Compress Object, Not Cache Lines: An Object-Based Compressed Memory Hierarchy



- Hide Paper Summary
Paper Title: Compress Object, Not Cache Lines: An Object-Based Compressed Memory Hierarchy
Link: https://dl.acm.org/doi/10.1145/3297858.3304006
Year: ASPLOS 2019
Keyword: Cache; Compression; Object; Hotpads; Zippads; COCO



Back

Highlight:

  1. Fully associative data placement enabled by Hotpads is convenient for implementing data compression, since compressed objects can be placed anywhere without gaps in-between. This reduces both internal and external fragmentation.

  2. Tagless lookup, non-unified address space and pointer rewriting are all existing mechanisms in Hotpads. These techniques can be leveraged conveniently for data compression as well, since object movement is common in compressed cache architectures (called “compaction”, which is usually done within the segmented data array of a cache set).

  3. Using proxy objects whose size is statically determined at compilation time as an extra indirection to avoid massive pointer rewrite and copy around.

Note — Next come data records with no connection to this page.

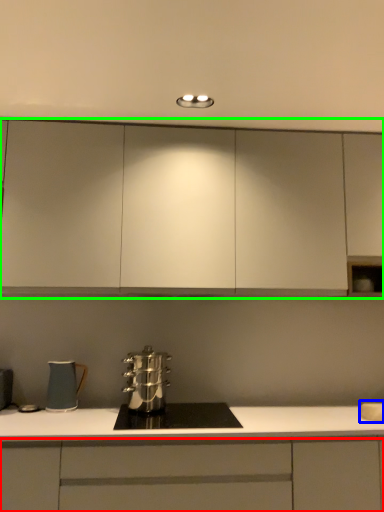 Question: Based on their relative distances, which object is farther from cabinetry (highlighted by a red box)? Choose from sink (highlighted by a blue box) and cabinetry (highlighted by a green box).

Choices:
 (A) sink
 (B) cabinetry

Answer: (B) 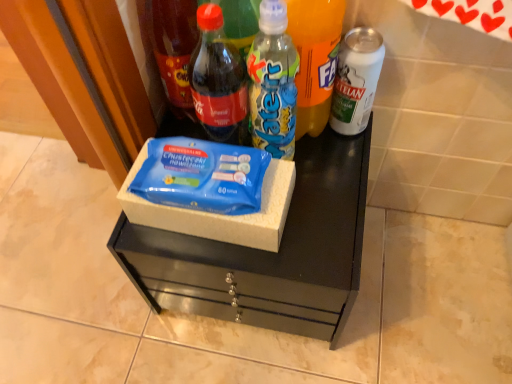 This screenshot has width=512, height=384. What are the coordinates of `vacant area to the right of translucent plastic water bottle at center, which is counted as the third bottle, starting from the right` in the screenshot? It's located at (333, 172). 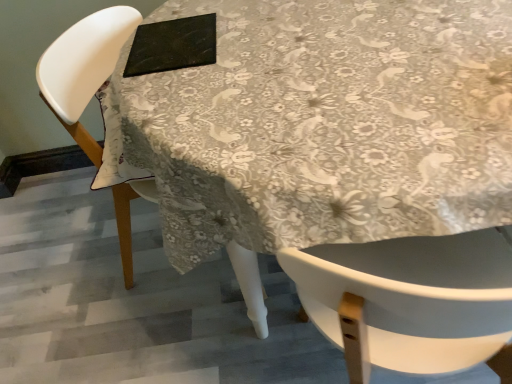 Question: From the image's perspective, is white glossy table at center located above or below black matte pad at upper center?

Choices:
 (A) below
 (B) above

Answer: (A)

Question: Relative to black matte pad at upper center, is white glossy table at center in front or behind?

Choices:
 (A) front
 (B) behind

Answer: (A)

Question: Which of these objects is positioned farthest from the white glossy table at center?

Choices:
 (A) white plastic chair at upper left
 (B) black matte pad at upper center

Answer: (A)

Question: Which of these objects is positioned farthest from the black matte pad at upper center?

Choices:
 (A) white plastic chair at upper left
 (B) white glossy table at center

Answer: (A) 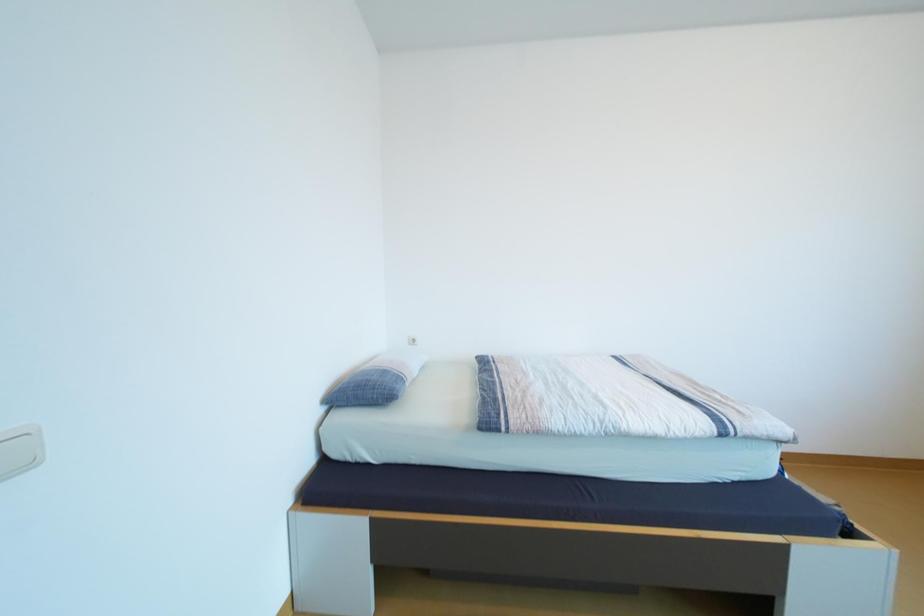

  4. Sacrificing a few bits in the physical address space is fine for most applications since they will not be using that many anyway. Also metadata can be stored with a few bits in the pointer value, although this has really narrow applicability since on conventional architectures pointers are not opaque.

Questions

  1. Although I do appreciate some design aspects (tagless lookup, applying distributed system concepts to cache, fully associative data placement) of Hotpads, in general I dislike its design philosophy which is hardly more than just over-design and brute-force, ad-hoc addition of components. This paper just make it worse by adding even more ad-hoc components, such as the pointer array for large objects.

  2. When overflow occurs (assuming small objects), it is not always necessary to set up to forwarding trunk. If the object is non-canonical in the compressed pad, you just need to change the tag mapping, and that will be all. Forwarding trunks are only necessary when the object is canonical, since only pointers to canonical objects are allowed. Since non-canonical object copies in non-L1 pads are always accessed via the tag mapping, not via pointers, changing the tag mapping is sufficient to update all paths of accessing the canonical object.

  3. Non-canonical objects in the compressed domain cannot have pointers referencing them. The paper should mention that these objects must have their metadata bits stored in the per-object tag. Canonical objects are fine since there must be at least one pointer from the upper level for it to be “alive” and not GC’ed.

This paper proposes Zippads and COCO, a compression framework built on an object-based memory hierarchy with object-aware compression optimization. The paper begins by identifying a few problems with conventional memory and cache compression architectures when applied to object-oriented language programs. First, these algorithms are often designed and evaluated with SPEC benchmark, which mostly consists of scientific computation workloads. These workloads constantly use large arrays of simple data types such as integers, floating point numbers, or pointers. Classical compression algorithms work well on these data types, since they only consider redundancy in a small range in the address space, such as one or a few cache lines. With object oriented languages, most of the working sets consist of objects, which are laid out in the address space with fields of the same object stored in adjacent addresses. Conventional algorithms perform less efficiently on objects, since distinct object fields are often not of the same type, and have less dynamic value locality compared with arrays of homogeneous data. Second, most compressed memory architectures require a mapping structure or some implicit rules for locating the address of a compressed line, since such lines are not always stored in their uncompressed locations. In the former case, the extra storage and memory traffic of the mapping structure may just offset the benefits of main memory compression. In the latter case, the mapping rule must be statically determined, which tends to make use of memory storage less efficiently, since a compressed block cannot be placed arbitrarily in the address space. Lastly, conventional compressed cache designs employ the combination of an over-provisioned tag array and segmented data array for mapping variably sized compressed blocks in the cache. This organization creates two problems. The first problem is that blocks are most likely only stored at segment boundaries, at a certain order, with the possibility of both internal and external fragmentation. The second problem is that on each cache lookup, more tag addresses and metadata have to be read and compared in parallel, consuming more power with a potentially large access latency, which can negatively impact performance as well.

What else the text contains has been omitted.